> [The records]
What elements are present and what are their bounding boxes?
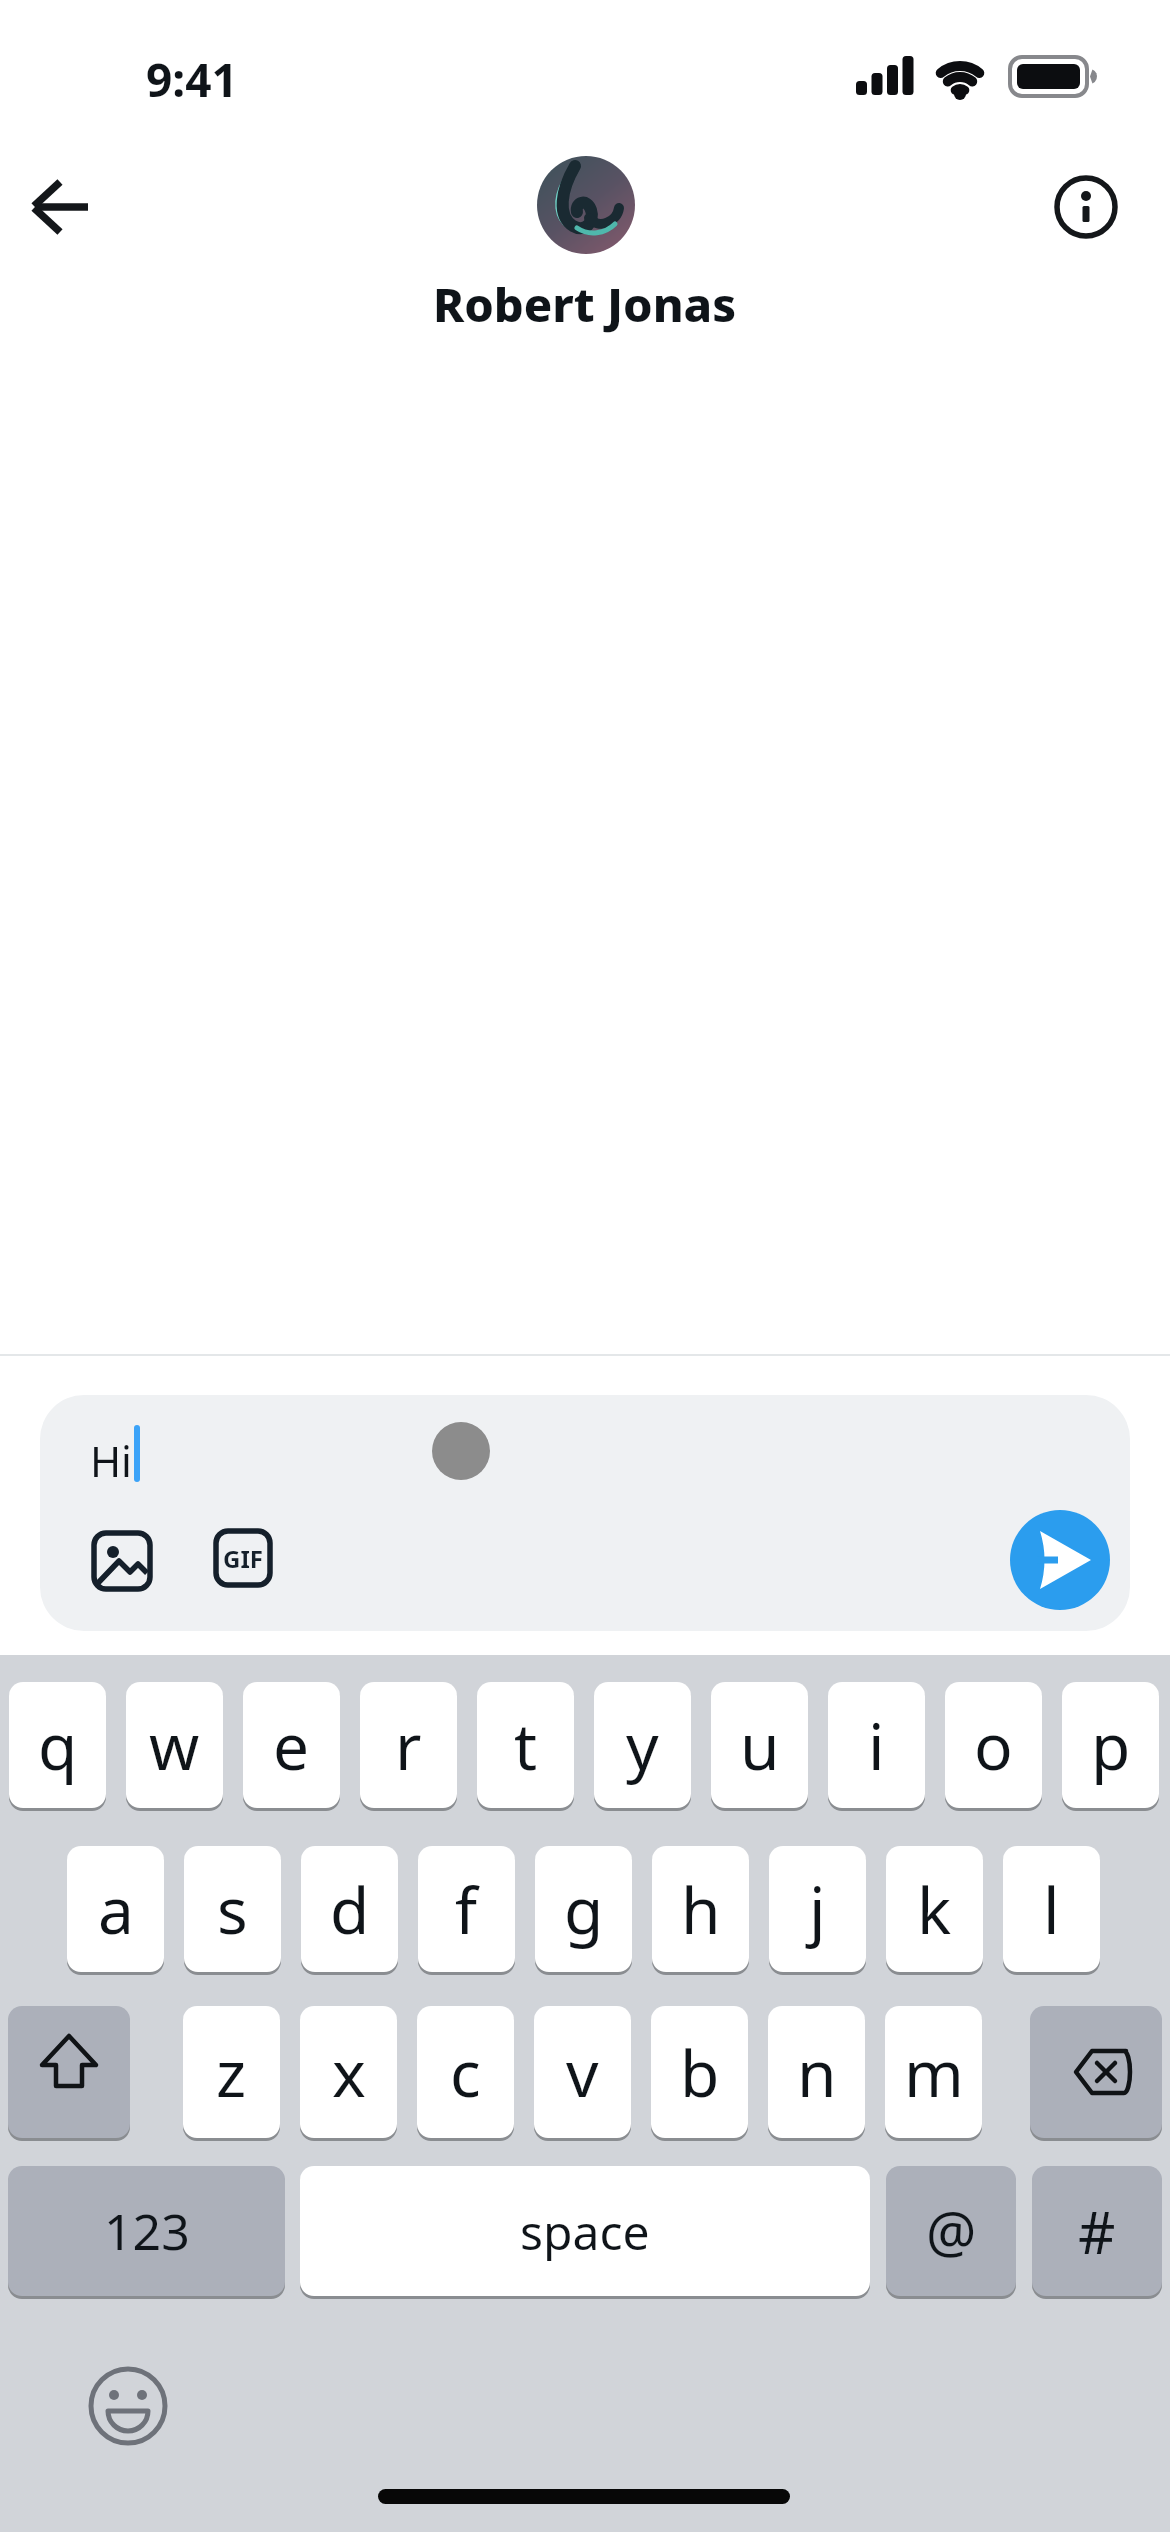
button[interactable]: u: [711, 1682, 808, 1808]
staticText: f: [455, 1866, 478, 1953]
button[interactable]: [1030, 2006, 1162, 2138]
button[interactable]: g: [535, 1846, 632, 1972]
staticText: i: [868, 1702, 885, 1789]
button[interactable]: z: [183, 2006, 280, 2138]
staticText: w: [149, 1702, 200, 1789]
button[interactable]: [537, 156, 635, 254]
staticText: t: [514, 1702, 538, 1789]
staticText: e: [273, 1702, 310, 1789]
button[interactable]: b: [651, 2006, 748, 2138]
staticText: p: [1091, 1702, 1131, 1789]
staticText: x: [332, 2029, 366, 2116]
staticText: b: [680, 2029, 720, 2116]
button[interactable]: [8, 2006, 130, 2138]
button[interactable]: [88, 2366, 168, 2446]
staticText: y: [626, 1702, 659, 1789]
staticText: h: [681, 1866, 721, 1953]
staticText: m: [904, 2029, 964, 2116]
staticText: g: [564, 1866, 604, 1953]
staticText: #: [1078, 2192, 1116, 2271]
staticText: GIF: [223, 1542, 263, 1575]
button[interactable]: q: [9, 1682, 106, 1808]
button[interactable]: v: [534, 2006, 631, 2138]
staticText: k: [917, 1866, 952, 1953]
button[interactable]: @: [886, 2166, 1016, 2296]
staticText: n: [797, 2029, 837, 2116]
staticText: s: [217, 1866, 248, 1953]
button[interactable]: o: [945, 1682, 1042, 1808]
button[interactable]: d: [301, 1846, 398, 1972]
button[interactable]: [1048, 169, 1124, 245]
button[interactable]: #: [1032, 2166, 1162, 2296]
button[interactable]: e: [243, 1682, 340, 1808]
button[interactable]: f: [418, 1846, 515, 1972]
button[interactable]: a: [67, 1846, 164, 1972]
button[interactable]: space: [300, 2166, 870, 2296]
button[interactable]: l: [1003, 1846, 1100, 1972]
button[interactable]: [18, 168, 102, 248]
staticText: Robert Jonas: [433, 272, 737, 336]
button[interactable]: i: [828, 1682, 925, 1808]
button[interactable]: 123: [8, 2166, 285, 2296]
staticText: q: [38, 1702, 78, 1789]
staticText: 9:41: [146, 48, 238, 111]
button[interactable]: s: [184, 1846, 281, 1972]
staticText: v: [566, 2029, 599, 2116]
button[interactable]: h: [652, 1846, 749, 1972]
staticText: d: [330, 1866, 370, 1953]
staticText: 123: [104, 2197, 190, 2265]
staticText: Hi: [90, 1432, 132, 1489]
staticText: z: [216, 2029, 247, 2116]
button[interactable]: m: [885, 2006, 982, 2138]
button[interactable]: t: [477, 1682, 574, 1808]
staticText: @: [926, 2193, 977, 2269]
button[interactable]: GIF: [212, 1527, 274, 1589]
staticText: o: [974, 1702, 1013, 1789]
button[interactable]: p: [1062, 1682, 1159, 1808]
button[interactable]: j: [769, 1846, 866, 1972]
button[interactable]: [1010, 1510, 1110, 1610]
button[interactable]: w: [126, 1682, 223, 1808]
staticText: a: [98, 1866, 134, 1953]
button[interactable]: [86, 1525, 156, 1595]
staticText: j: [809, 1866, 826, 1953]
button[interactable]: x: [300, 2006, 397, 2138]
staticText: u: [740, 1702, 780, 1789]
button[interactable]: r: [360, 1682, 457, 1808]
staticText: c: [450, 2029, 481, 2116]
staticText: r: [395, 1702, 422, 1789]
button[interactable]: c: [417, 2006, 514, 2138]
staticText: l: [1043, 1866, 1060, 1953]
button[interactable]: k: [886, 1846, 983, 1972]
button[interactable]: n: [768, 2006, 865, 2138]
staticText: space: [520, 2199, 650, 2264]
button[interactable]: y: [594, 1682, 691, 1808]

> [What needs to be done] Copy out every line from the data above in which the word "space" occurs.

> [Exercise result]
button[interactable]: space: [300, 2166, 870, 2296]
staticText: space: [520, 2199, 650, 2264]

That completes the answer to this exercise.